I giorni volano in fretta, tra il raccolto e le visite ad alcuni templi. La sera non si esce. Nel paese non c’è niente da fare e siamo troppo distanti da tutto per poter andare altrove. Ma noi non ci annoiamo. Passiamo le serate a cucinare tutti insieme – i giapponesi ci insegnano a preparare gli spaghetti udon e le palline di riso o-nigiri – e poi a mangiare. E anche quando la cena è finita rimaniamo a lungo a tavola a raccontarci qualche fatto curioso dei nostri paesi.

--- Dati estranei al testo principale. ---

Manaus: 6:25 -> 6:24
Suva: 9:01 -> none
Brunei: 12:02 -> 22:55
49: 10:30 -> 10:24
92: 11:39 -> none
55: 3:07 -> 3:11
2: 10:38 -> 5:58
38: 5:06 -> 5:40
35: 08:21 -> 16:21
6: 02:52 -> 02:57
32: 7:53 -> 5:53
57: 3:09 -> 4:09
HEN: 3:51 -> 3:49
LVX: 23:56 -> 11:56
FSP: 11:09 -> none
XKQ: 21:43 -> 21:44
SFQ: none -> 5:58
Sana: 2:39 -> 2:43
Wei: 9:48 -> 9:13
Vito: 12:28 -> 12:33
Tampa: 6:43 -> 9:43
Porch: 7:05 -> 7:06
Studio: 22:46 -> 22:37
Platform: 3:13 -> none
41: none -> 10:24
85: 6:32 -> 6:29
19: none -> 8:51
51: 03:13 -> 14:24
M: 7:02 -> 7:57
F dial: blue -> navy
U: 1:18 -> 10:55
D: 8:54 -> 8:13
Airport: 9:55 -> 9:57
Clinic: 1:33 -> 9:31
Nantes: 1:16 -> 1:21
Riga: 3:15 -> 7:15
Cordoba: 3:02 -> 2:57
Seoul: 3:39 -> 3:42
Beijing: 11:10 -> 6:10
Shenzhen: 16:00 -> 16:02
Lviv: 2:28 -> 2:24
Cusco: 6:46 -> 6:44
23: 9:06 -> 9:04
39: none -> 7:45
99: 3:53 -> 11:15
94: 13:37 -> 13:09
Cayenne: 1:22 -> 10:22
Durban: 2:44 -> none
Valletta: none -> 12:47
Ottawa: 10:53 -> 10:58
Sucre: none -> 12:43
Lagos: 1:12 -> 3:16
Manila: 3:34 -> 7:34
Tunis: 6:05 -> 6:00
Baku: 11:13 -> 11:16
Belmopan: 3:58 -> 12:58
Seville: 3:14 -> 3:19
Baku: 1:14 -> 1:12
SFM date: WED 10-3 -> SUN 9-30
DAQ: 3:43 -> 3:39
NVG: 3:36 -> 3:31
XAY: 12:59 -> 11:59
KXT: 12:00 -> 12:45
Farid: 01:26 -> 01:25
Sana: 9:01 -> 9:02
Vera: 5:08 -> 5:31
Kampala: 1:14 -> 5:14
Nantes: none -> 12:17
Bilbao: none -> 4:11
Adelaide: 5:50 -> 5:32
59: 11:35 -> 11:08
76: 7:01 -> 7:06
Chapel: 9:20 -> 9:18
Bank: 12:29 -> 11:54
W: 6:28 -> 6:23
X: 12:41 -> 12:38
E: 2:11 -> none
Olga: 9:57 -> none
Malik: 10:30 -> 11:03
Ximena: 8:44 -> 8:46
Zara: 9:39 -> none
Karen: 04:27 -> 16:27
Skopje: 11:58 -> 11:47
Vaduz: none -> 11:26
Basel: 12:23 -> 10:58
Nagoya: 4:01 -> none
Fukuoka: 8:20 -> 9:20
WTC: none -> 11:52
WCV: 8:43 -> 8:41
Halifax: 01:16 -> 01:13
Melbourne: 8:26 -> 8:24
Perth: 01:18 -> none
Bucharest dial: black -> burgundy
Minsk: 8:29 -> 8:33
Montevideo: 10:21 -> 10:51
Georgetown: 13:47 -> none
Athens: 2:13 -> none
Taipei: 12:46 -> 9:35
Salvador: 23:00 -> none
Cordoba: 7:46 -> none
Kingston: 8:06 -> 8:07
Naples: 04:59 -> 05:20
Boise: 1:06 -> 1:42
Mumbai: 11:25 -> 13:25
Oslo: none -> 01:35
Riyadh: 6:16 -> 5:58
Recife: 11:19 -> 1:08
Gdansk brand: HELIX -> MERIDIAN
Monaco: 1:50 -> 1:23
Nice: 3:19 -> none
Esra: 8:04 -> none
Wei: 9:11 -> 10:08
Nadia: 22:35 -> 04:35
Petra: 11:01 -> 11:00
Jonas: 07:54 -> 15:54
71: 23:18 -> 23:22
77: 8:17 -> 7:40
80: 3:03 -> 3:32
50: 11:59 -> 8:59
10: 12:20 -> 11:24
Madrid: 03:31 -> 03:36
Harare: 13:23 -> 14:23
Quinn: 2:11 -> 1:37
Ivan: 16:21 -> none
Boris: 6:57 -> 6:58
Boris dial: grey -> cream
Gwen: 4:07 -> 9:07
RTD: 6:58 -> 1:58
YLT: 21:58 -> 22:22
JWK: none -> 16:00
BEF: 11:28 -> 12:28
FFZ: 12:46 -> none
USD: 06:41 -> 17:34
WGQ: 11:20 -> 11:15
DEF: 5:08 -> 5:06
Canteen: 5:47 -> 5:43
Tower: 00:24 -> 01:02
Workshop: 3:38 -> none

E così il raccolto è finito. Gli alberi di sudachi sono spogli e le casse sono stracolme di frutti. La famiglia Ide prepara la grigliata di addio. Il nostro ospite piazza un tavolo pieghevole di fronte casa e monta la griglia. Sua moglie porta una specie di sedano gigante alto almeno un metro e si mette a pulirlo e a grattuggiarlo per farne un’insalata. Noi volontari l’aiutiamo a tagliare la carne, le patate dolci, le cipolle, le melanzane e le altre verdure che saranno messe sulla griglia. Le leccornie sono in tavola – non mancano anche svariate casse di birra Asahi – e la festa ha inizio. Ide-San si è completamente sciolto e porta un quaderno in cui i pellegrini che hanno sostato nella scuola hanno scritto i loro ringraziamenti. Molte dediche sono in inglese o in francese, qualcuna anche in italiano. Ci chiede di tradurgliele. Troviamo la storia di una coppia che sta viaggiando in Giappone da quattro mesi per conoscere il paese. Un’altra comitiva, che è passata da qui nel 2018, sta facendo il giro del mondo. Gli occhi di Ide Tatsumi brillano di orgoglio mentre ascolta ed annuisce. Finito di mangiare e di bere, è l’ora dei ringraziamenti. Il nostro ospite fa un discorso e poi esplode in un ripetuto inchino. È contento di come è andato il campo e non smette più di ringraziarci. Poi chiede a tutti i partecipanti di prender parola e di firmare un apposito foglio per le dediche con una copertina in pelle, che lo fa somigliare ad una tesi di laurea. La festa si chiude con fuochi d’artificio sobri ed eleganti con cui tutti si divertono molto. Una delle volontarie giapponesi, Hiroko, che ha settantuno anni, dice che le sembra di essere tornata bambina.
L’indomani ci svegliamo presto, ma non c’è la solita luce mattutina. Il sole è coperto dalle nuvole e presto comincia a piovigginare. È arrivato l’autunno anche a Shikoku. Ide San ci accompagna alla stazione. Ci salutiamo. Prendo la valigia con dentro un po’ di sudachi e salgo sul bus che mi porterà in città.